Moving Mass

Figure B.1 depicts a free mass driven by an external force along an ideal frictionless surface in one dimension. Figure B.2 shows the electrical equivalent circuit for this scenario in which the external force is represented by a voltage source emitting $f(t)$ volts, and the mass is modeled by an inductor having the value $L=m$ Henrys.

Figure B.1: Physical diagram of an external force driving a mass along a frictionless surface.

Figure: Electrical equivalent circuit of the force-driven mass in Fig.B.1.

From Newton's second law of motion ``$f=ma$'', we have

$$f(t) = m\,a(t) \isdef m\,{\dot v}(t) \isdef m\,{\ddot x}(t).$$

Taking the unilateral Laplace transform and applying the differentiation theorem twice yields

$$\begin{eqnarray*} F(s) &=& m\,{\cal L}_s\{{\ddot x}\}\\ &=& m\left[\,s {\cal L... ...right\}\\ &=& m\left[s^2\,X(s) - s\,x(0) - {\dot x}(0)\right]. \end{eqnarray*}$$

Thus, given

• $F(s) =$ Laplace transform of the driving force $f(t)$,
• $x(0) =$ initial mass position, and
• ${\dot x}(0)\isdeftext v(0) =$ initial mass velocity,

we can solve algebraically for $X(s)$, the Laplace transform of the mass position for all $t\ge 0$. This Laplace transform can then be inverted to obtain the mass position $x(t)$ for all $t\ge 0$. This is the general outline of how Laplace-transform analysis goes for all linear, time-invariant (LTI) systems.
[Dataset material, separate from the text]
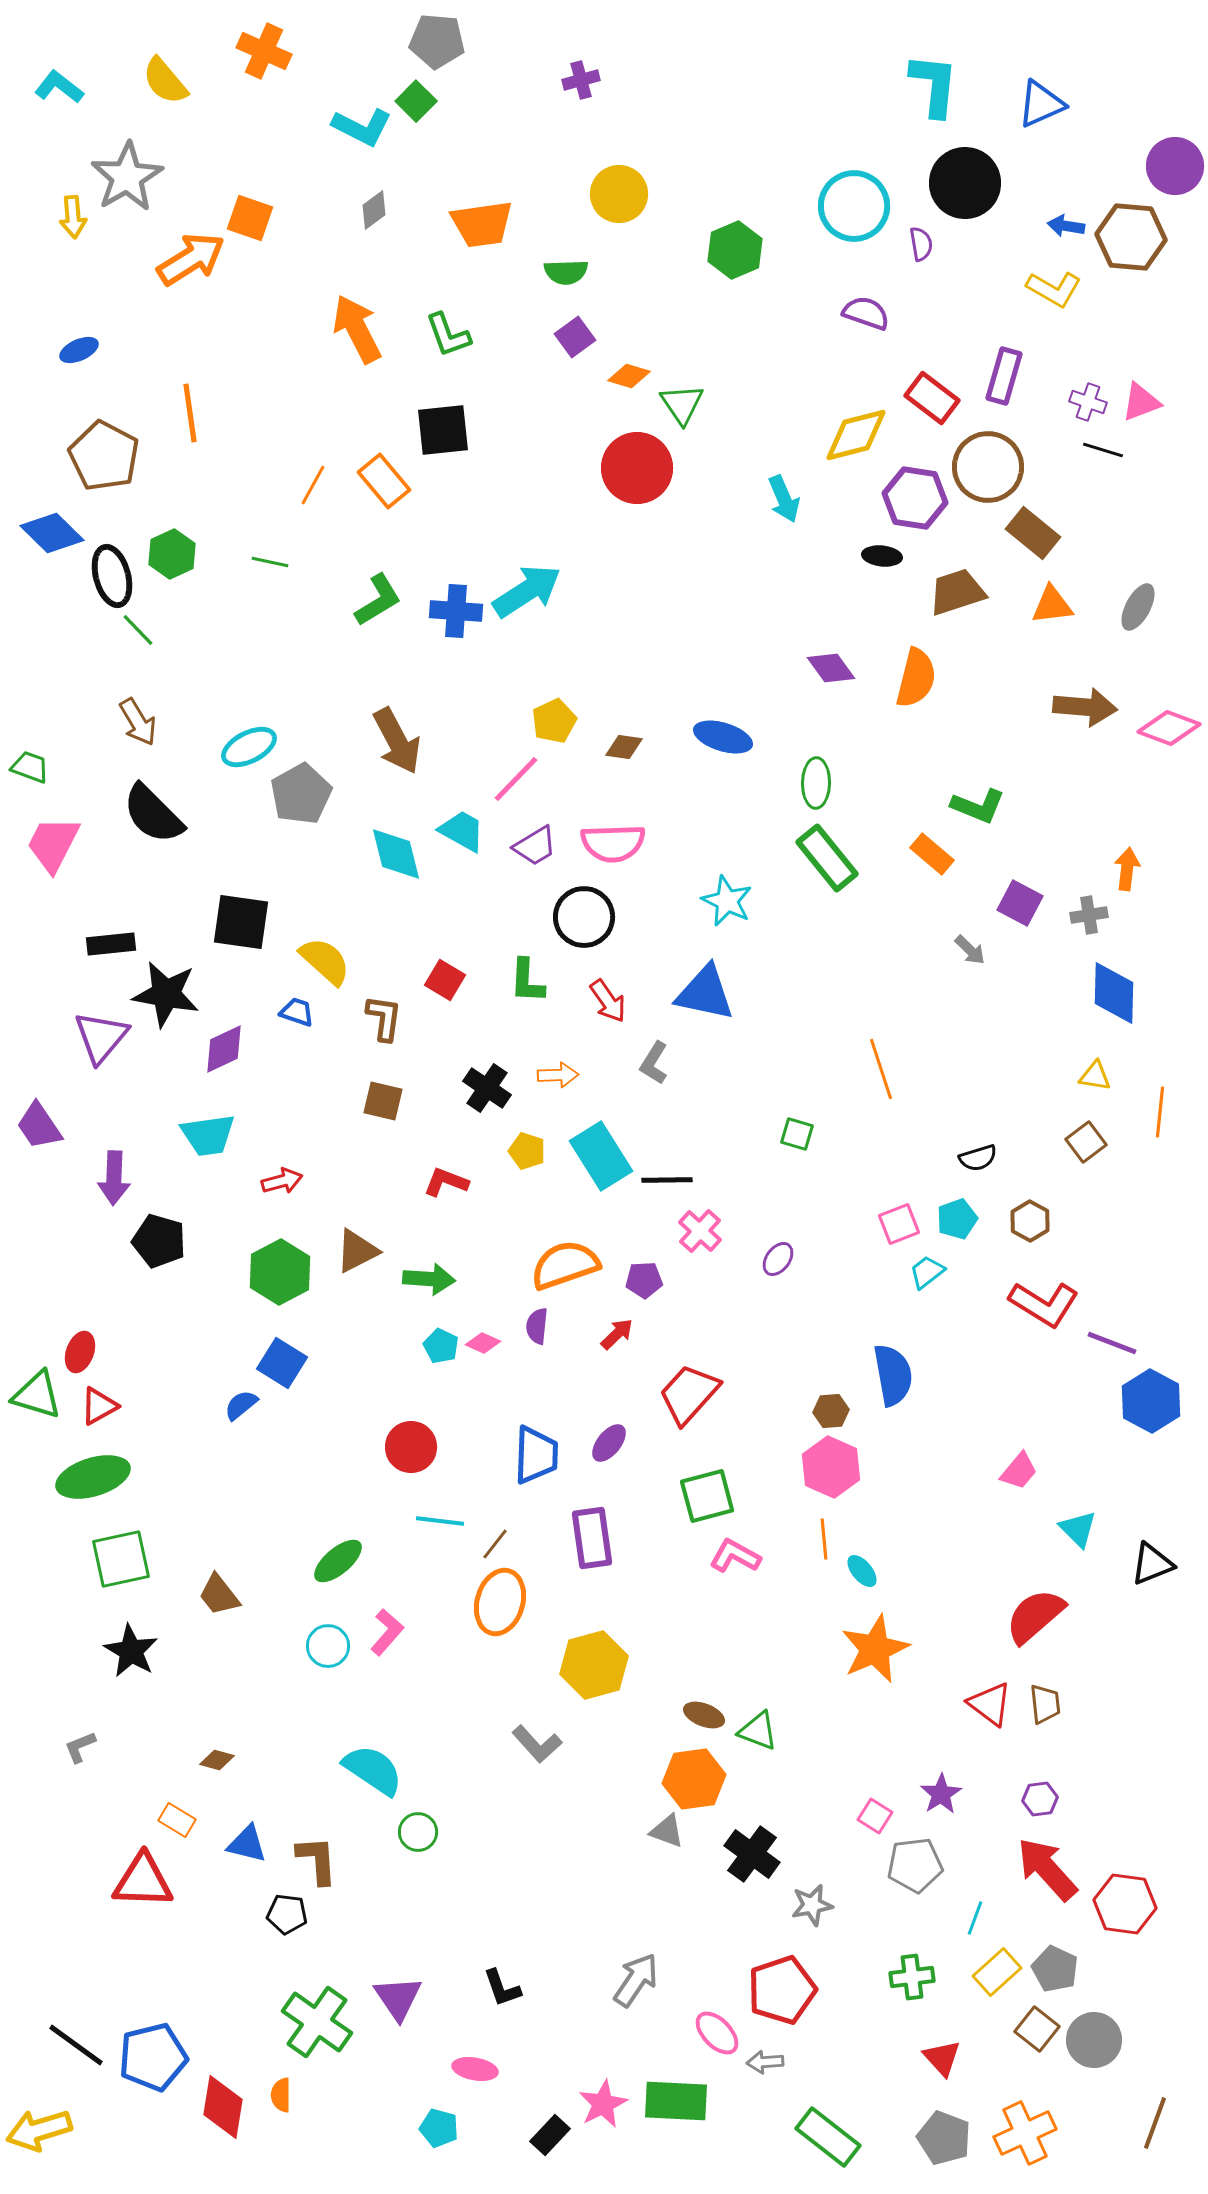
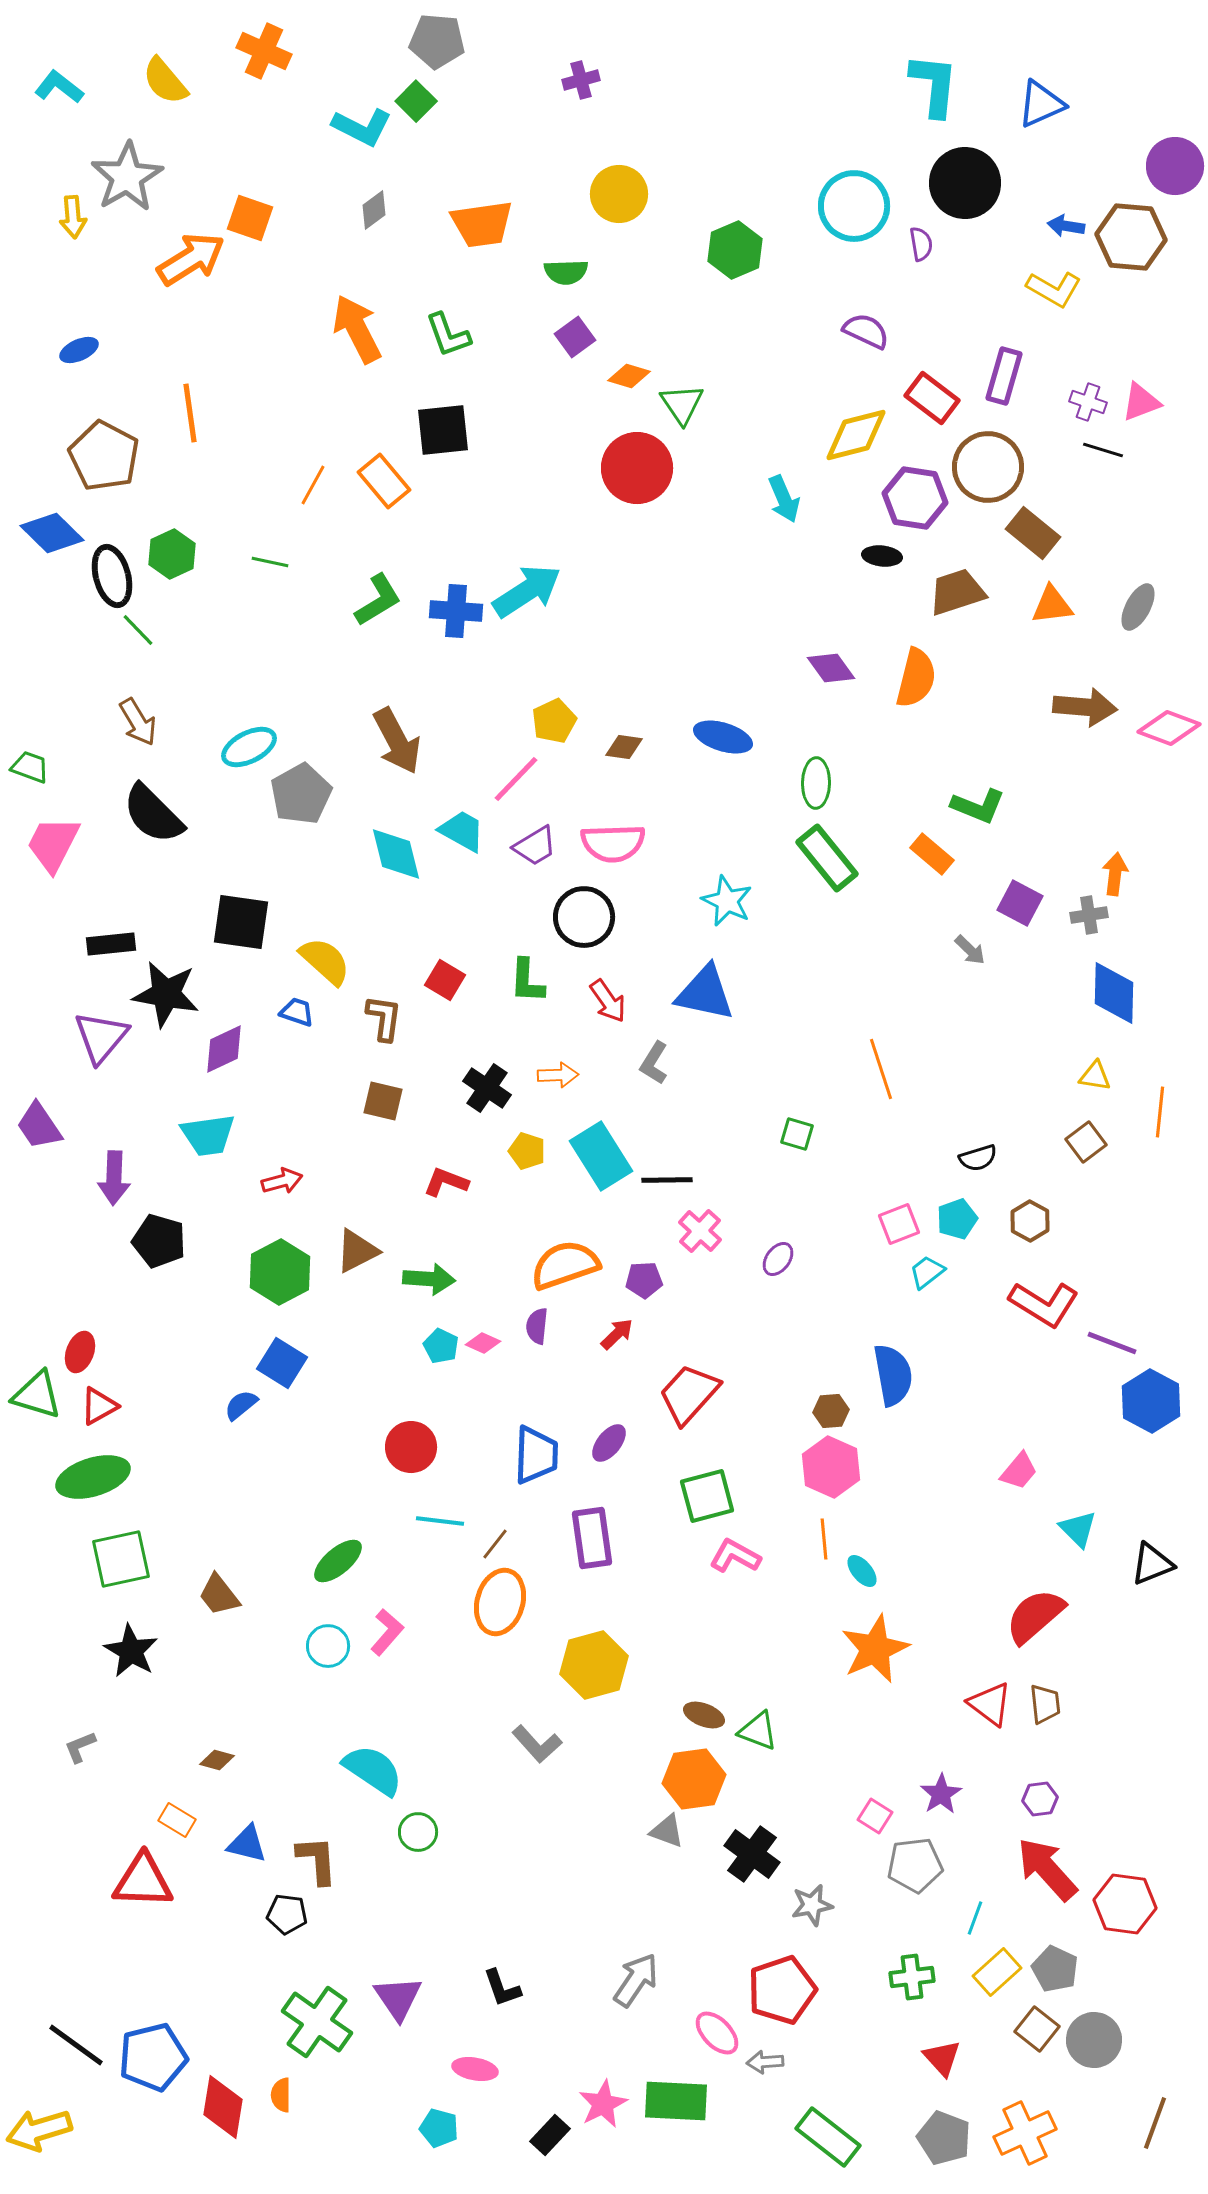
purple semicircle at (866, 313): moved 18 px down; rotated 6 degrees clockwise
orange arrow at (1127, 869): moved 12 px left, 5 px down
For nonlinear and/or time-varying systems, Laplace-transform analysis cannot, strictly speaking, be used at all.

If the applied external force $f(t)$ is zero, then, by linearity of the Laplace transform, so is $F(s)$, and we readily obtain

$$X(s) = \frac{x(0)}{s} + \frac{{\dot x}(0)}{s^2} = \frac{x(0)}{s} + \frac{v(0)}{s^2}.$$

Since $1/s$ is the Laplace transform of the Heaviside unit-step function

$$u(t)\isdef \left\{\begin{array}{ll} 0, & t<0 \\ [5pt] 1, & t\ge 0 \\ \end{array}\right.,$$

we find that the position of the mass $x(t)$ is given for all time by

$$x(t) = x(0)\,u(t) + v(0)\,t\,u(t).$$

Thus, for example, a nonzero initial position $x(0)=x_0$ and zero initial velocity $v(0)=0$ results in $x(t)=x_0$ for all $t\ge 0$; that is, the mass ``just sits there''.^B.3 Similarly, any initial velocity $v(0)$ is integrated with respect to time, meaning that the mass moves forever at the initial velocity.

To summarize, this simple example illustrated use the Laplace transform to solve for the motion of a simple physical system (an ideal mass) in response to initial conditions (no external driving forces). The system was described by a differential equation which was converted to an algebraic equation by the Laplace transform.